In response to that, the FDA sent South Dakota a letter April 6 telling it “to make arrangements for the return to the FDA of any foreign-manufactured thiopental in its possession.”

Jackley has refused. He sent a letter back the following day saying the state’s thiopental already has cleared customs and been independently tested to ensure it was pure and adequately potent. He invited the FDA to work with the state on further testing if it has concerns about the thiopental in South Dakota’s hands.

But Jackley is walking a careful middle ground. While acknowledging the FDA’s authority to oversee drugs, he is not ceding the state’s right to have a death penalty.

“The state’s position is we have a duty to carry out a judge’s sentence and to serve justice on behalf of a victim’s family. We would hope the federal agencies appreciate that position and work with us to ensure that carrying out the courts’ sentences is done in a constitutional manner,” Jackley said.

While Berget’s scheduled execution probably could be postponed while the drug issue plays out, the May 13 planned execution of Eric Robert, Berget’s accomplice, already has been pushed back by a state Supreme Court review of his mandatory appeal.

Other inmates on the state’s death row, Donald Moeller, convicted in 1992 of rape and murder, and Charles Rhines, also convicted of murder in 1992, have appeals ongoing and no execution dates have been set for them, according to Jackley.

In the short term, states probably can get around the thiopental issue by resorting to other drugs.

“Twelve states that I am aware of have switched to pentobarbital,” said Richard Dieter, executive director of the Death Penalty Information Center in Washington, D.C.

Jackley notes South Dakota’s death penalty statute is written to give the state wide latitude in the drugs it uses to carry out executions.

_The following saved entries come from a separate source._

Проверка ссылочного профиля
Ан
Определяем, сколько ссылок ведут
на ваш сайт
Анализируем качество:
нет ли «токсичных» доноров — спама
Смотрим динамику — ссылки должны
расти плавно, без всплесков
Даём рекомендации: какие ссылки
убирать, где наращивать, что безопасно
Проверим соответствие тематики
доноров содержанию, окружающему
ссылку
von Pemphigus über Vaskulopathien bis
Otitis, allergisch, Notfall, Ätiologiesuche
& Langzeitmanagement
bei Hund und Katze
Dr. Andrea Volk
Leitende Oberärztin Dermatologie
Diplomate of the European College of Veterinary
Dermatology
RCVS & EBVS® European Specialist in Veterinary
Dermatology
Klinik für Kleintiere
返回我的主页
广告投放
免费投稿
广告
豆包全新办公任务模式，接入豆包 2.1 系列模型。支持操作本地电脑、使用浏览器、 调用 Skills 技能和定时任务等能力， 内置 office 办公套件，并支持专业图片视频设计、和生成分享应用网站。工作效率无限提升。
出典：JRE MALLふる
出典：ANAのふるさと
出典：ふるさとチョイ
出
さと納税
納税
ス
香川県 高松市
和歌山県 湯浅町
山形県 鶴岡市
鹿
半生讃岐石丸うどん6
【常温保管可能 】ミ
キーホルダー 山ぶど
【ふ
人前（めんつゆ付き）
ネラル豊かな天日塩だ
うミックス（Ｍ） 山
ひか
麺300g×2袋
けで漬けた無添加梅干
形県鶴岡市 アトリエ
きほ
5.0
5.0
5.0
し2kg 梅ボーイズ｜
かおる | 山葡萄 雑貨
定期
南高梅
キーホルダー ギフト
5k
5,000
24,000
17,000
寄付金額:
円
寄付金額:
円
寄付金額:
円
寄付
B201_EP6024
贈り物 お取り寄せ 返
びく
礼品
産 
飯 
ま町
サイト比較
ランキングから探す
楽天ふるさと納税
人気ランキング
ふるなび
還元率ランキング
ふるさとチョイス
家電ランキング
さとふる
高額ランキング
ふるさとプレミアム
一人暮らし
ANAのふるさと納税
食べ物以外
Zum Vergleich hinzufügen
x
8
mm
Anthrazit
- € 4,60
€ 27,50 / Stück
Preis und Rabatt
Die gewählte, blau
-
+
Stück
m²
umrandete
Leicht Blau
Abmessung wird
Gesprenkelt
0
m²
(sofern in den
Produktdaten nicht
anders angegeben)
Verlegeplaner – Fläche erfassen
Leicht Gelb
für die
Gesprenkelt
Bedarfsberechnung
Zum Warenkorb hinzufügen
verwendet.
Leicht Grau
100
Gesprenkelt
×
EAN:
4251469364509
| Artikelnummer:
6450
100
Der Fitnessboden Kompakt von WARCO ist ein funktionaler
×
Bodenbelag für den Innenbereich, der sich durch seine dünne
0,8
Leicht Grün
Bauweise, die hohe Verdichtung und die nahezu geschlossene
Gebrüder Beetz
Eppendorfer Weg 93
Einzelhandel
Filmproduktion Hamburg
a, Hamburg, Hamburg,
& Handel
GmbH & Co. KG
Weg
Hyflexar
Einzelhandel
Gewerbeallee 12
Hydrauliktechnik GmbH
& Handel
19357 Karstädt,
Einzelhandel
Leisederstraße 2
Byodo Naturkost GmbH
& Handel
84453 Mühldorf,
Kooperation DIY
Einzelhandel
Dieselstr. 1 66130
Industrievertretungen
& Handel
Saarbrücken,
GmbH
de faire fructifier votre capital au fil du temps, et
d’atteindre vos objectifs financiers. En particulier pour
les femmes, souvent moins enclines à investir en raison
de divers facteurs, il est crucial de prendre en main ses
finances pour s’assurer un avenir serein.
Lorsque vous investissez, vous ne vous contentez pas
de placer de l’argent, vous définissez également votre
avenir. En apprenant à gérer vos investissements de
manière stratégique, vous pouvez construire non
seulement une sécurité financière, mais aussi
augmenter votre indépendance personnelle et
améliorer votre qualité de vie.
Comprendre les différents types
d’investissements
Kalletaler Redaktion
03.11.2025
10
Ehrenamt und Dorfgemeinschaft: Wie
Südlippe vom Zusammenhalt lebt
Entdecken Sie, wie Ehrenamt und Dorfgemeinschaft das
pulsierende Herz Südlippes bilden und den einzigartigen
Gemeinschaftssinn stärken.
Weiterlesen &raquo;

But Dieter and Joan Fisher, a federal defense lawyer in Sacramento, Calif., who founded a pioneering death penalty defense unit in Idaho, suggest the same problem with access in the case of thiopental ultimately could arise with pentobar bital.

Like thiopental, it now is manufactured only overseas.

“This does underscore the fact the U.S. is dependent on overseas for certain drugs. That’s a larger problem,” Dieter said.

“Things are changing so quickly on us it’s hard to keep up with state corrections departments,” Fisher said of the ability of states to use new execution drugs and thereby evade defense attorney arguments that the drugs are not being appropriately regulated by the FDA.

However, while she admits the current furor over thiopental is merely “a speed bump” in blocking executions, she differs with Jackley on the larger issue. Death penalty foes and defense lawyers might find challenges over execution drugs a fertile field for lawsuits, said Fisher.

“I suspect there is the potential for more litigation than the attorney general would like,” she said.